We’re gonna take a moment to move on
and talk about the subarachnoid hemorrhage.
So subarachnoid hemorrhage is blood in the subarachnoid space
and it accounts for 10% of all strokes.
It’s the most common cause of death related to stroke
and the classic presenting thing here is that
someone will develop a very severe sudden onset headache
and by the time they even seek medical care,
they already have severe and significant brain damage.
A saccular aneurysm is a cause 80% of the time
and what that is basically is it’s a small aneurysm on one of the blood vessels.
There are other causes though so an AVM,
the Arteriovenous Malformation, mycotic aneurysms
or aneurysms that are related to a fungal infection, and then neoplasm is the last.
Most patients are between the ages of 40 to 60 years of age,
so we’re not talking about very elderly people.
We’re talking about people who are generally middle aged.
There are some risk factors associated with subarachnoid hemorrhage developing.

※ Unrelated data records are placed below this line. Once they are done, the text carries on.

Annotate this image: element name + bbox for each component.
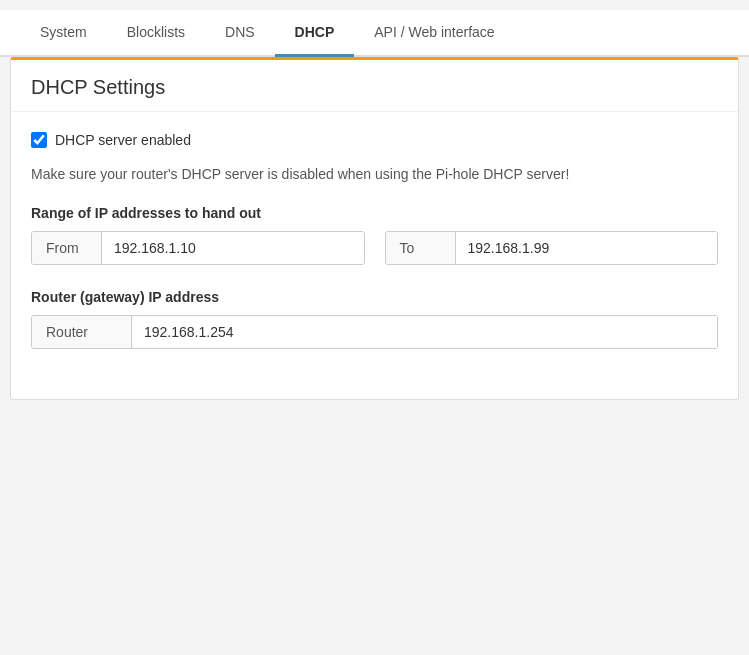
router-heading: Router (gateway) IP address	[31, 289, 718, 305]
tab-blocklists[interactable]: Blocklists	[107, 10, 205, 57]
panel-body: DHCP server enabled Make sure your route…	[11, 112, 738, 379]
ip-range-row: From To	[31, 231, 718, 265]
tabs-bar: System Blocklists DNS DHCP API / Web int…	[0, 10, 749, 57]
router-row: Router	[31, 315, 718, 349]
tab-system[interactable]: System	[20, 10, 107, 57]
tab-dns[interactable]: DNS	[205, 10, 275, 57]
from-label: From	[32, 232, 102, 264]
ip-range-heading: Range of IP addresses to hand out	[31, 205, 718, 221]
router-label: Router	[32, 316, 132, 348]
to-field-group: To	[385, 231, 719, 265]
tab-dhcp[interactable]: DHCP	[275, 10, 355, 57]
panel-footer	[11, 379, 738, 399]
dhcp-settings-panel: DHCP Settings DHCP server enabled Make s…	[10, 57, 739, 400]
dhcp-enabled-row: DHCP server enabled	[31, 132, 718, 148]
to-label: To	[386, 232, 456, 264]
page-wrapper: System Blocklists DNS DHCP API / Web int…	[0, 0, 749, 655]
dhcp-enabled-checkbox[interactable]	[31, 132, 47, 148]
from-input[interactable]	[102, 232, 364, 264]
dhcp-info-text: Make sure your router's DHCP server is d…	[31, 164, 718, 185]
to-input[interactable]	[456, 232, 718, 264]
dhcp-enabled-label[interactable]: DHCP server enabled	[55, 132, 191, 148]
panel-title: DHCP Settings	[31, 76, 718, 99]
panel-header: DHCP Settings	[11, 60, 738, 112]
from-field-group: From	[31, 231, 365, 265]
tab-api[interactable]: API / Web interface	[354, 10, 514, 57]
router-input[interactable]	[132, 316, 717, 348]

One is hypertension, then smoking, excessive alcohol consumption
and then sympathomimetic drugs,
mainly cocaine being one of the key risk factors here.
There are also risk factors that are familial related.

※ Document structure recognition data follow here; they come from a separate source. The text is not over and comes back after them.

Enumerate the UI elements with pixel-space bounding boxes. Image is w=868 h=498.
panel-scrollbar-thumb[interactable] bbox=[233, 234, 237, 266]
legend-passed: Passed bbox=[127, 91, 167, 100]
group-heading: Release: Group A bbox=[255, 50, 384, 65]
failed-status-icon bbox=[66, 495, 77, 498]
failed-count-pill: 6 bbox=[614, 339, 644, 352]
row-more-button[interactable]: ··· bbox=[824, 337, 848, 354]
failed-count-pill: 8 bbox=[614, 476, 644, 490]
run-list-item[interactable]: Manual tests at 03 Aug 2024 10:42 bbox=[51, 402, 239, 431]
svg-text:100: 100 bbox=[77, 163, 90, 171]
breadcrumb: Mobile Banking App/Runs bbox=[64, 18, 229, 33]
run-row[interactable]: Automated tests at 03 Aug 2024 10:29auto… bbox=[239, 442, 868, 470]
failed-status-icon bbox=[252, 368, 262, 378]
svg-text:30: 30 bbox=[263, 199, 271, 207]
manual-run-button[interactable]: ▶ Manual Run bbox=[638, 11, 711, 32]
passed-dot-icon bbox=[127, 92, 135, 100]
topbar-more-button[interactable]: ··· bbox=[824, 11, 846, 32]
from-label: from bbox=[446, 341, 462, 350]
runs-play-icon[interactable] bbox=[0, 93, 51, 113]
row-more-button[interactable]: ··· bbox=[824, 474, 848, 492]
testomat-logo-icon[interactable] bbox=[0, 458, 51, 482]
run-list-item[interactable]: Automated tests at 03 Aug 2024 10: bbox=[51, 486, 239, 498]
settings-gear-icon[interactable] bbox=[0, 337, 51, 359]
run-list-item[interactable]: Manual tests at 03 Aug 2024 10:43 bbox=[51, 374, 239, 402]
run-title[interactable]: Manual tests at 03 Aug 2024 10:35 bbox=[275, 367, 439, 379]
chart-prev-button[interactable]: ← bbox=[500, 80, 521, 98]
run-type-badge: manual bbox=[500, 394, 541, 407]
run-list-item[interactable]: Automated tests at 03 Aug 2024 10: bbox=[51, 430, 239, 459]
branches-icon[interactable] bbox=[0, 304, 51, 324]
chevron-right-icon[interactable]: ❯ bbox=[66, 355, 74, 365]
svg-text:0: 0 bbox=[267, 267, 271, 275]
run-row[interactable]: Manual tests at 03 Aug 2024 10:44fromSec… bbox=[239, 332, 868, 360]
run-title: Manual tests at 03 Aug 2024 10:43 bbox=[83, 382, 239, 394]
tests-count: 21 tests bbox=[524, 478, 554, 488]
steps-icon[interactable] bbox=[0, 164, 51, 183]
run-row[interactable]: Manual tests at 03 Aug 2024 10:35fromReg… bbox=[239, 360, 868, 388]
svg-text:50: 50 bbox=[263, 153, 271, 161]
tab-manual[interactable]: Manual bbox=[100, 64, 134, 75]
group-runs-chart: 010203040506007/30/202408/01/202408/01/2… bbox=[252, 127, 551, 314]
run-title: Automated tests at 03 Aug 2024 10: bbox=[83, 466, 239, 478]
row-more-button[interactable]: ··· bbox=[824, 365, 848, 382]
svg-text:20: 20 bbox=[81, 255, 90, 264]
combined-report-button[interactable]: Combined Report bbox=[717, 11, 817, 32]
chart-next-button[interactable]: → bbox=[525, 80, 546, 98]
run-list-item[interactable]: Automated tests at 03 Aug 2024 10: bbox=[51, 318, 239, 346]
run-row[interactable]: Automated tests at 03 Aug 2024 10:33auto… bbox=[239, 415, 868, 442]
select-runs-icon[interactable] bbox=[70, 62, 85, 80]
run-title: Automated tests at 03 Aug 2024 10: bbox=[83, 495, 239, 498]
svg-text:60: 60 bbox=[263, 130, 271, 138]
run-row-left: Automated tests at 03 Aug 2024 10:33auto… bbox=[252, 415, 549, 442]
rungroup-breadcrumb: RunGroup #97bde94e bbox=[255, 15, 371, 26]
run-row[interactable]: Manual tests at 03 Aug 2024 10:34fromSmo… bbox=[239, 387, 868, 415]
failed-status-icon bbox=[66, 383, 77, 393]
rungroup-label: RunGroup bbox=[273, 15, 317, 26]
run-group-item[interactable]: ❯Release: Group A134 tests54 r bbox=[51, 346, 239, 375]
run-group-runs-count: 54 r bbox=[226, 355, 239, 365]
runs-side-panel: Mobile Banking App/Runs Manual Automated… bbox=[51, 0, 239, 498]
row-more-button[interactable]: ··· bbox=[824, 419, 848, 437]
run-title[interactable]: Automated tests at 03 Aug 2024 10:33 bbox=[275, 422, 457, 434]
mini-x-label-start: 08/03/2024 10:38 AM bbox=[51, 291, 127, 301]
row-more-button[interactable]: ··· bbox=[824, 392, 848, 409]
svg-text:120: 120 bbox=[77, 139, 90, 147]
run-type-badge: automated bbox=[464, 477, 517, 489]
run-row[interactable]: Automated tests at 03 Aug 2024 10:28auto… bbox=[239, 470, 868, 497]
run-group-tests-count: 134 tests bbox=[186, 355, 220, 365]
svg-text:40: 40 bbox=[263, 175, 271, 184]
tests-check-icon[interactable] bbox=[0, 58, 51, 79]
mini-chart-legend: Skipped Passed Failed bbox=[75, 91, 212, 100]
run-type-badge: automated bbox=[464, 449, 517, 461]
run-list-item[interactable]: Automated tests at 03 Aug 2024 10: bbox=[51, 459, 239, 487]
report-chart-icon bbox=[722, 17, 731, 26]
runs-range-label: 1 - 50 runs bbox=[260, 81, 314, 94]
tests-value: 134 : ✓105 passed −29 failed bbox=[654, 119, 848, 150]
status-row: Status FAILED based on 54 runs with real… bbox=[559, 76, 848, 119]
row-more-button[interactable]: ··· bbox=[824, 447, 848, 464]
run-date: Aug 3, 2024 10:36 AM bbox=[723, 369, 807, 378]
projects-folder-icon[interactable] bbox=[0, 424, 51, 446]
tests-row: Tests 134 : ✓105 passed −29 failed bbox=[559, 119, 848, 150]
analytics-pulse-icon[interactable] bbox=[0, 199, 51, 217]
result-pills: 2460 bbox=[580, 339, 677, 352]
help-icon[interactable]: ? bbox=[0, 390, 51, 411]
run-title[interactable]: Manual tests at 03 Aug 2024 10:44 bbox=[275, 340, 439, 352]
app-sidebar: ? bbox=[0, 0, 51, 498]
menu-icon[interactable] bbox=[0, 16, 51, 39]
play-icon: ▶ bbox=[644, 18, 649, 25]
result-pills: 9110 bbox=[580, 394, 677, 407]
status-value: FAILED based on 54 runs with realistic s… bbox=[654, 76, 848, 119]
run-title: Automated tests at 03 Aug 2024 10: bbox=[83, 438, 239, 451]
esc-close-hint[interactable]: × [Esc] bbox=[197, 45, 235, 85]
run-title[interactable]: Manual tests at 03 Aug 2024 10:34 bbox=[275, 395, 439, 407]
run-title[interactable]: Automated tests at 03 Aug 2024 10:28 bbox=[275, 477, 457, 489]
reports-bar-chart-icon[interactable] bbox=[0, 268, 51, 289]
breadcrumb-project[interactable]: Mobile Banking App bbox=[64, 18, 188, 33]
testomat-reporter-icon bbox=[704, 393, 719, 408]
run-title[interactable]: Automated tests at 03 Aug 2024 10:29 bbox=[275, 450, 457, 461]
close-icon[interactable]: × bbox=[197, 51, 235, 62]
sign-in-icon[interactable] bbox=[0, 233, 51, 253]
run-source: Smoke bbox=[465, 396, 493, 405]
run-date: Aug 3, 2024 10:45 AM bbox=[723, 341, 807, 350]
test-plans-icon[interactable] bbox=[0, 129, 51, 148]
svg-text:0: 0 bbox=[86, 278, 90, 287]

This may seem a little bit kind of out of the blue,
but actually it’s important to ask if there’s any history
of polycystic kidney disease in the family.
Because the adult version of polycystic kidney disease
is associated with subarachnoid hemorrhage development.
Other associated things are coarctation of the aorta,
Ehlers-Danlos syndrome, as well as Marfan’s syndrome.
The latter two of these, it’s because it disrupts the wall of the blood vessels
and can predispose to subarachnoid hemorrhage.
Patients who are presenting with subarachnoid,
the classic history is that they have a thunderclap headache.
A thunderclap headache is a headache that peaks in seconds to minutes.
So you go from not having a headache at all to all of a sudden,
having a sudden onset severe, severe headache.
The other classic thing that subarachnoid hemorrhage can be associated with
is that it can be an exertional headache.
So if someone comes in and they told you
that they got a headache when they were working out,
when they were having a Valsalva maneuver
which is if they were bearing down in some way,
sexual intercourse, so classic is with climax,
that they can potentially get a severe onset of headache in that situation.
Those are very classic things that are related to subarachnoid hemorrhage,
so it’s important to try and get that information from patients
if they’re able to communicate with you.
Other symptoms that may be related; nausea and vomiting,
patients may pass out, there may be associated neck stiffness
and that’s due to the fact if the meningeal system is irritated.
They may have photophobia, the light may bother their eyes.
And they also may present with seizures.
So you wanna make sure you’re trying to get as much of this information
from patients to try and figure out
how risky or how high risk their story is
or their presenting history is for this chief complaint.
On the physical exam, you wanna assess for meningismus.
You can have the patient flex their neck and see if that causes pain.
You wanna assess their level of consciousness.
Sometimes these patients can present and already be very, very altered.
They might have a low GCS score.
And then you wanna think about their neurologic exam findings.
One of the classic things with subarachnoid hemorrhage is they can have disruption
or alteration of their ocular motor nerves,
so checking and making sure that their extra ocular movements are full and complete,
and that they can move their eyes all around is a very key thing.
Now, I don’t wanna discount the fact also,
you wanna pay attention to the airway, the breathing, and the circulation
and you wanna make sure you’re paying attention to that ABC’s
because those are always critical here
and if your patient needs airway management,
or is having a disruption in their breathing,
you wanna make sure that you intervene on those in the appropriate time.